23. Juli 2019

Sensation: Deutsche Meisterin und Nationalspielerin Jana Franziska Poll letzter Neuzugang bei den Ladies in Black

Nach sieben Jahren kehrt Publikumsliebling von Stuttgart in den Hexenkessel zurück

Den Verantwortlichen der Ladies in Black Aachen ist zum Abschluss der Mannschaftszusammenstellung (nun ist der Kader komplett) durch diesen Königs-Transfer neben der Sensation, was das Sportliche angeht, eine tolle  Kombination gelungen: mit der Rückkehr der aktuellen Nationalspielerin und amtierenden deutschen Meisterin Jana Franziska Poll kommt eine gehörige Portion Erfahrung und gleichzeitig eine sofortige Identifikationsfigur in das neu formierte Team des Bundesligisten Ladies in Black Aachen.

Trainerin Saskia van Hintum sieht durch die Verpflichtung gleich mehrere Vorteile für ihr Team: „Bei einer neuen und – im Vergleich zur Vorsaison so veränderten – Mannschaft und auch bei so vielen jungen Spielerinnen ist eine Spielerin wie Jana wichtig für das Gleichgewicht in der Mannschaft. Sie kann ihren großen Mehrwert zeigen, indem sie ihre Erfahrungen – auch auf internationaler Ebene – teilt. Und Jana weiß auch, wie man Titel auf nationaler Ebene gewinnen kann!“

In der letzten Saison spielte die 31-jährige Außenangreiferin in Stuttgart eine herausragende und extrem konstante Rolle und hatte somit gehörigen Anteil am Meistertitel der Schwäbinnen. Schaut man sich die beeindruckende Karriere der geborenen Meppenerin an, muss man aus Aachener Sicht  mindestens elf Jahre zurückblicken: 2008 wechselte sie nach drei Jahren beim Zweitligisten SCU Emlichheim zu den Ladies in Black in die erste Bundesliga, damals noch unter dem Dach der Alemannia.

In Aachen agierte Poll immerhin vier Saisons, verbesserte sich von Spielzeit zu Spielzeit bis hin zu einer Leistungsträgerin und hatte bis zu ihrem Fortgang erheblichen Anteil an der Entwicklung des jungen Bundesliga-Standorts Aachen. Die drei Stationen dann ab 2012 innerhalb der deutschen Bundesliga lauteten Vilsbiburg, Schwerin (2 Saisons) und Hamburg. Ab 2013 bekam sie auch ihre ersten Einsätze in der deutschen A-Nationalmannschaft, mit der sie die Europaliga gewann und Vizeeuropameister wurde!

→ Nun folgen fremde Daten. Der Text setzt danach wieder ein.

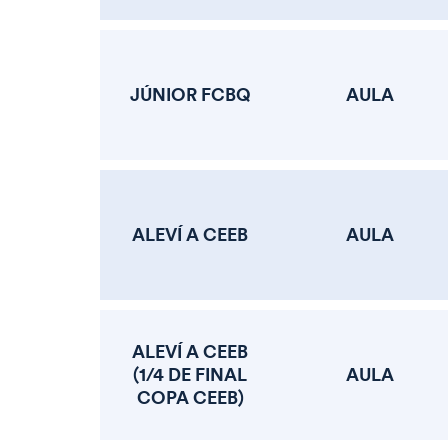
JÚNIOR FCBQ
AULA
ALEVÍ A CEEB
AULA
ALEVÍ A CEEB
(1/4 DE FINAL
AULA
COPA CEEB)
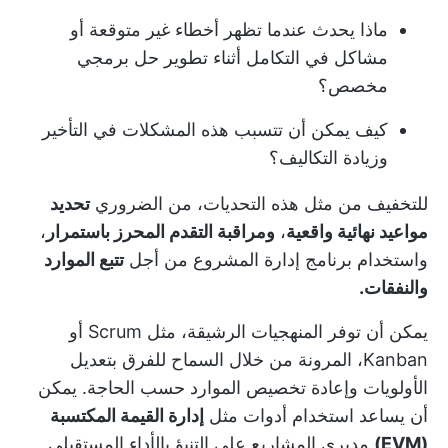
ماذا يحدث عندما تظهر أخطاء غير متوقعة أو
مشاكل في التكامل أثناء تطوير حل برمجي
مخصص؟
كيف يمكن أن تتسبب هذه المشكلات في التأخير
وزيادة التكاليف؟
للتخفيف من مثل هذه التحديات، من الضروري
تحديد
مواعيد نهائية واقعية
،
ومراقبة التقدم المحرز باستمرار
،
واستخدام برنامج إدارة المشروع من أجل
تتبع الموارد
والنفقات.
يمكن أن توفر المنهجيات الرشيقة، مثل Scrum أو
Kanban، المرونة من خلال السماح للفرق بتعديل
الأولويات وإعادة تخصيص الموارد حسب الحاجة. يمكن
أن يساعد استخدام أدوات مثل
إدارة القيمة المكتسبة
(EVM)
مديري المشاريع على التنبؤ بالأداء المستقبلي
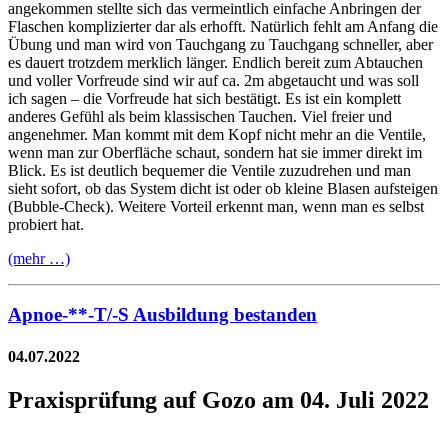
angekommen stellte sich das vermeintlich einfache Anbringen der
Flaschen komplizierter dar als erhofft. Natürlich fehlt am Anfang die
Übung und man wird von Tauchgang zu Tauchgang schneller, aber
es dauert trotzdem merklich länger. Endlich bereit zum Abtauchen
und voller Vorfreude sind wir auf ca. 2m abgetaucht und was soll
ich sagen – die Vorfreude hat sich bestätigt. Es ist ein komplett
anderes Gefühl als beim klassischen Tauchen. Viel freier und
angenehmer. Man kommt mit dem Kopf nicht mehr an die Ventile,
wenn man zur Oberfläche schaut, sondern hat sie immer direkt im
Blick. Es ist deutlich bequemer die Ventile zuzudrehen und man
sieht sofort, ob das System dicht ist oder ob kleine Blasen aufsteigen
(Bubble-Check). Weitere Vorteil erkennt man, wenn man es selbst
probiert hat.
(mehr …)
Apnoe-**-T/-S Ausbildung bestanden
04.07.2022
Praxisprüfung auf Gozo am 04. Juli 2022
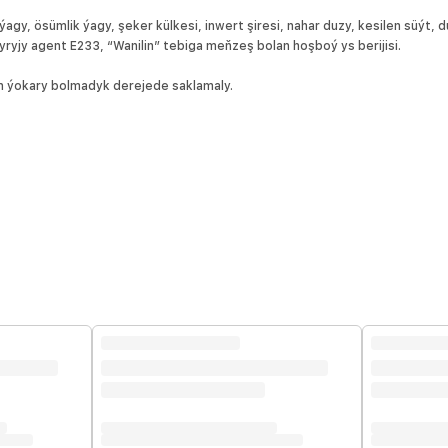
agy, ösümlik ýagy, şeker külkesi, inwert şiresi, nahar duzy, kesilen süýt, 
yjy agent E233, “Wanilin” tebiga meňzeş bolan hoşboý ys berijisi.
 ýokary bolmadyk derejede saklamaly.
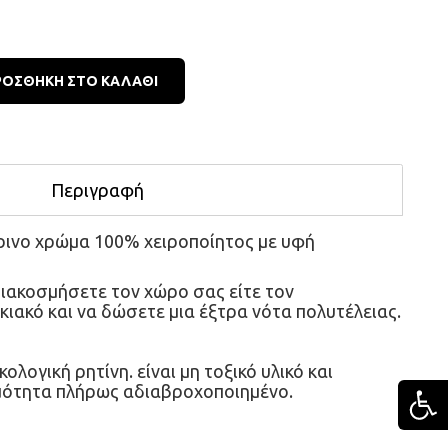
ΡΟΣΘΗΚΗ ΣΤΟ ΚΑΛΑΘΙ
Περιγραφή
ρινο χρώμα 100% χειροποίητος με υφή 
ιακοσμήσετε τον χώρο σας είτε τον 
ικιακό και να δώσετε μια έξτρα νότα πολυτέλειας.
κολογική ρητίνη. είναι μη τοξικό υλικό και
μότητα πλήρως αδιαβροχοποιημένο.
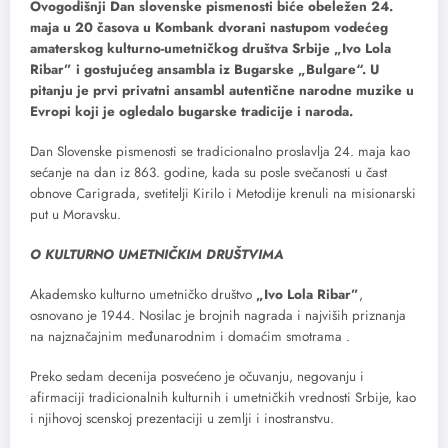
Ovogodišnji Dan slovenske pismenosti biće obeležen 24.
maja u 20 časova u Kombank dvorani nastupom vodećeg
amaterskog kulturno-umetničkog društva Srbije „Ivo Lola
Ribar” i gostujućeg ansambla iz Bugarske „Bulgare“. U
pitanju je prvi privatni ansambl autentične narodne muzike u
Evropi koji je ogledalo bugarske tradicije i naroda.
Dan Slovenske pismenosti se tradicionalno proslavlja 24. maja kao
sećanje na dan iz 863. godine, kada su posle svečanosti u čast
obnove Carigrada, svetitelji Kirilo i Metodije krenuli na misionarski
put u Moravsku.
O KULTURNO UMETNIČKIM DRUŠTVIMA
Akademsko kulturno umetničko društvo
„Ivo Lola Ribar”
,
osnovano je 1944. Nosilac je brojnih nagrada i najviših priznanja
na najznačajnim međunarodnim i domaćim smotrama .
Preko sedam decenija posvećeno je očuvanju, negovanju i
afirmaciji tradicionalnih kulturnih i umetničkih vrednosti Srbije, kao
i njihovoj scenskoj prezentaciji u zemlji i inostranstvu.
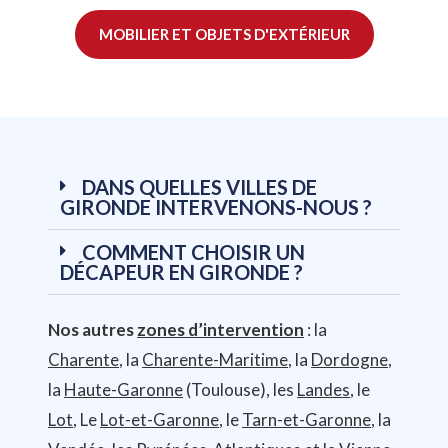
MOBILIER ET OBJETS D'EXTÉRIEUR
DANS QUELLES VILLES DE
GIRONDE INTERVENONS-NOUS ?
COMMENT CHOISIR UN
DÉCAPEUR EN GIRONDE ?
Nos autres
zones d’intervention
: la
Charente
, la
Charente-Maritime
, la
Dordogne
,
la
Haute-Garonne
(Toulouse), les
Landes
, le
Lot
, Le
Lot-et-Garonne
, le
Tarn-et-Garonne
, la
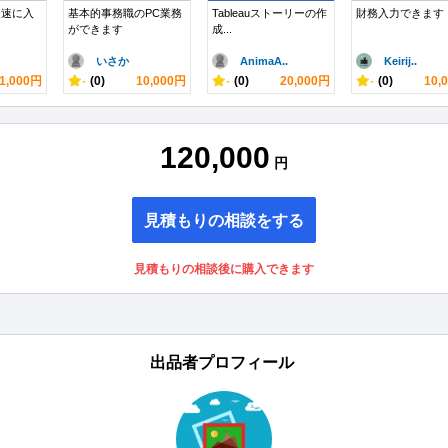
迅速に入
基本的事務職のPC業務
Tableauストーリーの作
財務入力できます
ができます
成...
いさか
AnimaA..
Keirij..
1,000円
-
(0)
10,000円
-
(0)
20,000円
-
(0)
10,
120,000
円
見積もりの相談をする
見積もりの相談後に購入できます
出品者プロフィール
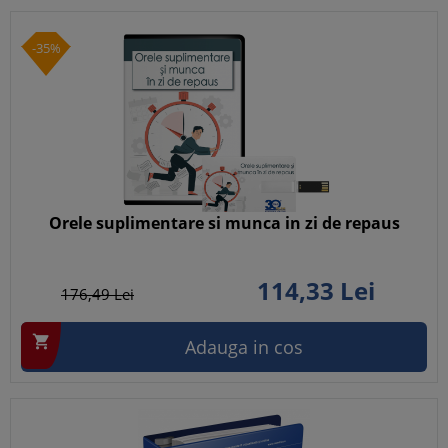
-35%
Orele suplimentare si munca in zi de repaus
114,
33
Lei
176,
49
Lei

Adauga in cos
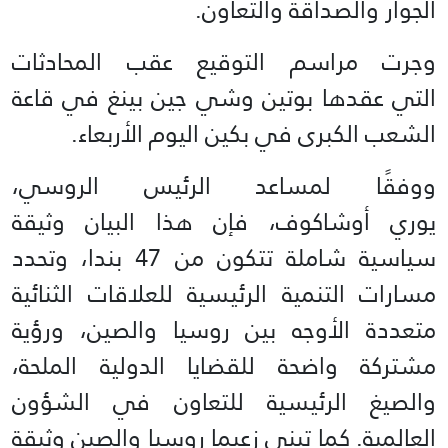
الجوار والصداقة والتعاون.
وجرت مراسم التوقيع عقب المحادثات
التي عقدها بوتين وشي جين بينغ في قاعة
الشعب الكبرى في بكين اليوم الأربعاء.
ووفقًا لمساعد الرئيس الروسي،
يوري أوشاكوف، فإن هذا البيان وثيقة
سياسية شاملة تتكون من 47 بندا، وتحدد
مسارات التنمية الرئيسية للعلاقات الثنائية
متعددة الأوجه بين روسيا والصين، ورؤية
مشتركة واضحة للقضايا الدولية الملحة،
والصيغ الرئيسية للتعاون في الشؤون
العالمية. كما تبنى زعيما روسيا والصين وثيقة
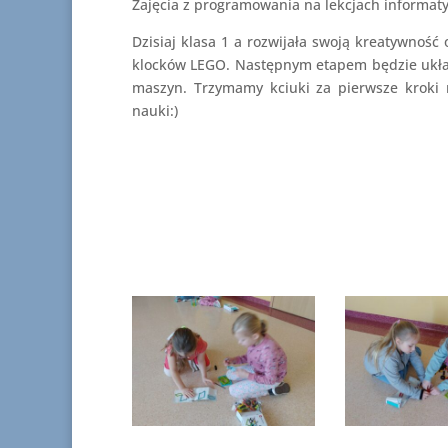
Zajęcia z programowania na lekcjach informaty
Dzisiaj klasa 1 a rozwijała swoją kreatywność
klocków LEGO. Następnym etapem będzie ukł
maszyn. Trzymamy kciuki za pierwsze kroki 
nauki:)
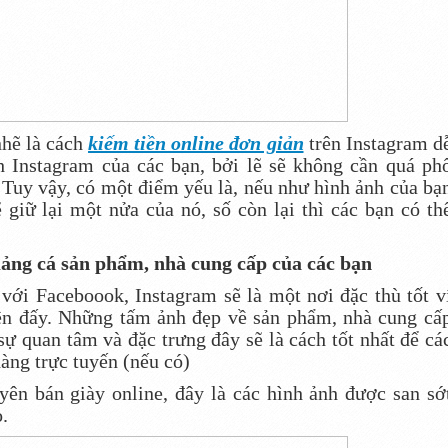
nhẽ là cách
kiếm tiền online đơn giản
trên Instagram d
h Instagram của các bạn, bởi lẽ sẽ không cần quá ph
 Tuy vậy, có một điểm yếu là, nếu như hình ảnh của bạ
 giữ lại một nửa của nó, số còn lại thì các bạn có th
ảng cá sản phẩm, nhà cung cấp của các bạn
với Faceboook, Instagram sẽ là một nơi đặc thù tốt v
rên đấy. Những tấm ảnh đẹp về sản phẩm, nhà cung cấ
 sự quan tâm và đặc trưng đây sẽ là cách tốt nhất để cá
hàng trực tuyến (nếu có)
ên bán giày online, đây là các hình ảnh được san sớ
.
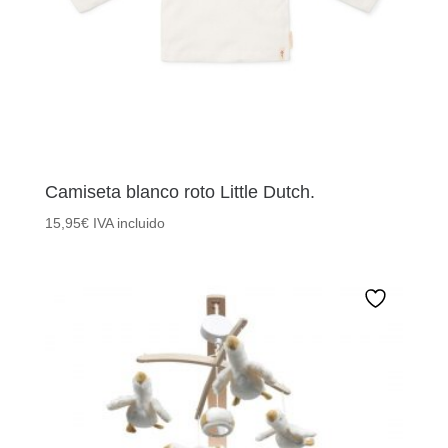
Camiseta blanco roto Little Dutch.
15,95
€
IVA incluido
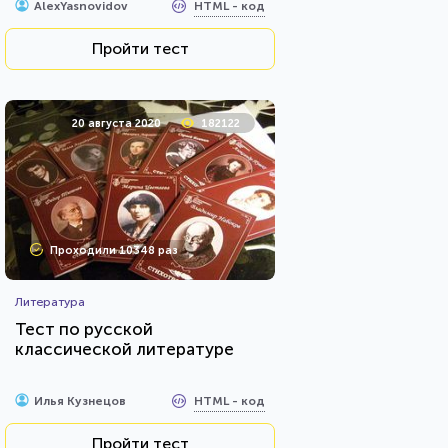
HTML - код
AlexYasnovidov
Пройти тест
20 августа 2020
182122
Проходили 10348 раз
Литература
Тест по русской
классической литературе
HTML - код
Илья Кузнецов
Пройти тест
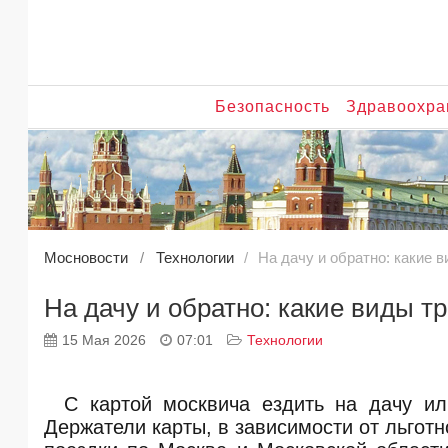
Безопасность
Здравоохра
Мосновости
Технологии
На дачу и обратно: какие 
На дачу и обратно: какие виды т
15 Мая 2026
07:01
Технологии
С картой москвича ездить на дачу ил
Держатели карты, в зависимости от льготн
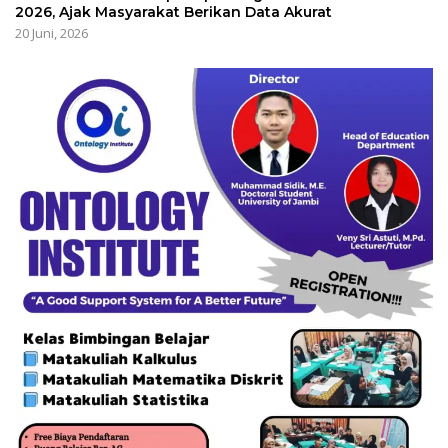
2026, Ajak Masyarakat Berikan Data Akurat
20 Juni, 2026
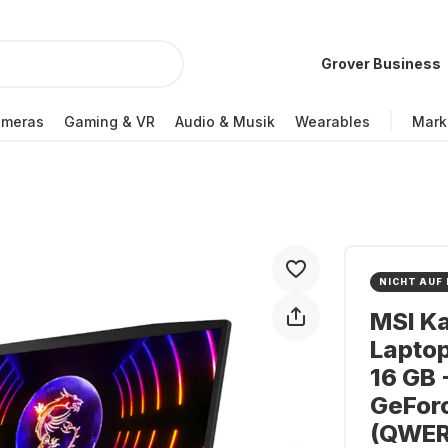
Grover Business
ameras
Gaming & VR
Audio & Musik
Wearables
Mark
NICHT AUF
MSI K
Laptop
16 GB 
GeFor
(QWER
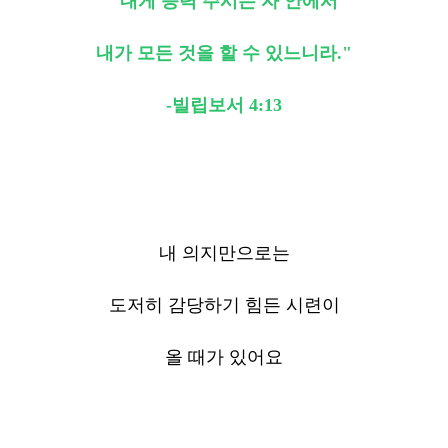
"내게 능력 주시는 자 안에서
내가 모든 것을 할 수 있느니라."
-빌립보서 4:13
내 의지만으로는
도저히 감당하기 힘든 시련이
올 때가 있어요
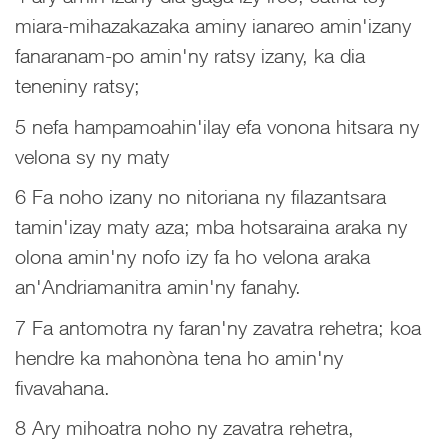
miara-mihazakazaka aminy ianareo amin'izany
fanaranam-po amin'ny ratsy izany, ka dia
teneniny ratsy;
5 nefa hampamoahin'ilay efa vonona hitsara ny
velona sy ny maty
6 Fa noho izany no nitoriana ny filazantsara
tamin'izay maty aza; mba hotsaraina araka ny
olona amin'ny nofo izy fa ho velona araka
an'Andriamanitra amin'ny fanahy.
7 Fa antomotra ny faran'ny zavatra rehetra; koa
hendre ka mahonòna tena ho amin'ny
fivavahana.
8 Ary mihoatra noho ny zavatra rehetra,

Im Jahr 2016 wechselte die 1,85 Meter große Sympathieträgerin dann ins Ausland, zum griechischen Rekordmeister Panathinaikos Athen, wurde auf Anhieb beste Außenangreiferin der griechischen Liga. Im Jahr darauf gewann sie mit Olympiakos Piräus sogar das Triple aus griechischer Meisterschaft, dem Landes-Pokal und dem Gewinn des europäischen Challenge Cups.

Anschließend wechselte sie – vergangene Saison – wieder nach Deutschland zurück, zum damaligen Vizemeister Allianz MTV Stuttgart. Als Erster der Hauptrunde ging es dann später in den Play-Offs im Halbfinale dreimal gegen Aachen: alles relativ glatte Siege für  Stuttgart und dann wurde Jana Franziska Poll mit ihrem Team gegen Schwerin im „best of five“-Modus verdiente Deutsche Meisterin. In der Champions League erreichten die Stuttgarterinnen das Viertelfinale, man schied gegen den späteren Champions League-Sieger Novara aus Italien aus und gehörte damit zu den acht besten Frauenteams Europas.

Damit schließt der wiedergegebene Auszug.